Among the entries below, extract exactly the lines that run from the one with "в інші підрозділи – ЗМІ" through the one with "війни з росією", both ends included.

━━━━━ Study material ━━━━━

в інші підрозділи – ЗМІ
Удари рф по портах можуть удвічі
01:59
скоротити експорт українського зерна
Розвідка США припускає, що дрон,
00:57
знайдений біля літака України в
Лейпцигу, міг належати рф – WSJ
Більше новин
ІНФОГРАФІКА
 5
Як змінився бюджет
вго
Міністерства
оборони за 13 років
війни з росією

━━━━━
━━━━━ Study material ━━━━━

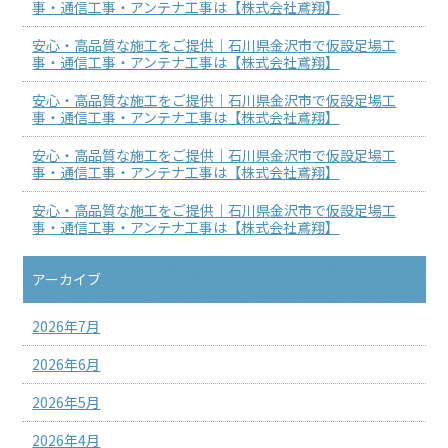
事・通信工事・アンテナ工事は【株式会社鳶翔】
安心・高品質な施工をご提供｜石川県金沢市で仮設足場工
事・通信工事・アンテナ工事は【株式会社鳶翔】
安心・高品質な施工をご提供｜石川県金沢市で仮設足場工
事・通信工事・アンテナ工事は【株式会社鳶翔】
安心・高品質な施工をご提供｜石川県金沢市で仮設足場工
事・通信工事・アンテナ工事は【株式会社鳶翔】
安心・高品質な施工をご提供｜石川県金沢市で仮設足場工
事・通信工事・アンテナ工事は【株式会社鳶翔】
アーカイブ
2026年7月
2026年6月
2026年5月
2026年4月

━━━━━
━━━━━ Study material ━━━━━

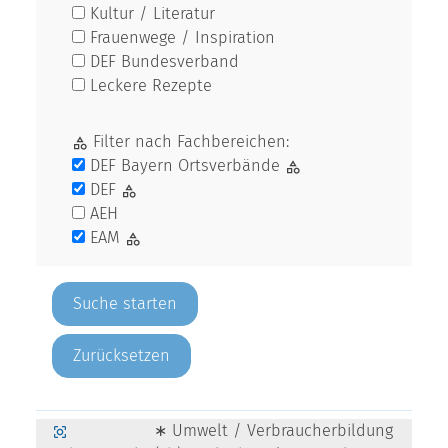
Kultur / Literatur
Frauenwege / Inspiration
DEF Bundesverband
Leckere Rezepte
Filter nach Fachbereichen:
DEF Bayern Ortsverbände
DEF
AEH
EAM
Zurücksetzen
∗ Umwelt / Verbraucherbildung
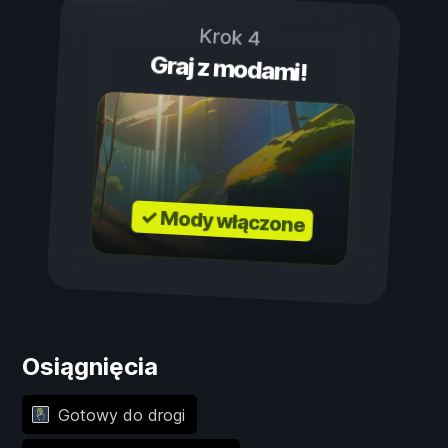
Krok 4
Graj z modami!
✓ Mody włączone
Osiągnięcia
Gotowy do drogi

━━━━━

The answer
в інші підрозділи – ЗМІ
Удари рф по портах можуть удвічі
01:59
скоротити експорт українського зерна
Розвідка США припускає, що дрон,
00:57
знайдений біля літака України в
Лейпцигу, міг належати рф – WSJ
Більше новин
ІНФОГРАФІКА
 5
Як змінився бюджет
вго
Міністерства
оборони за 13 років
війни з росією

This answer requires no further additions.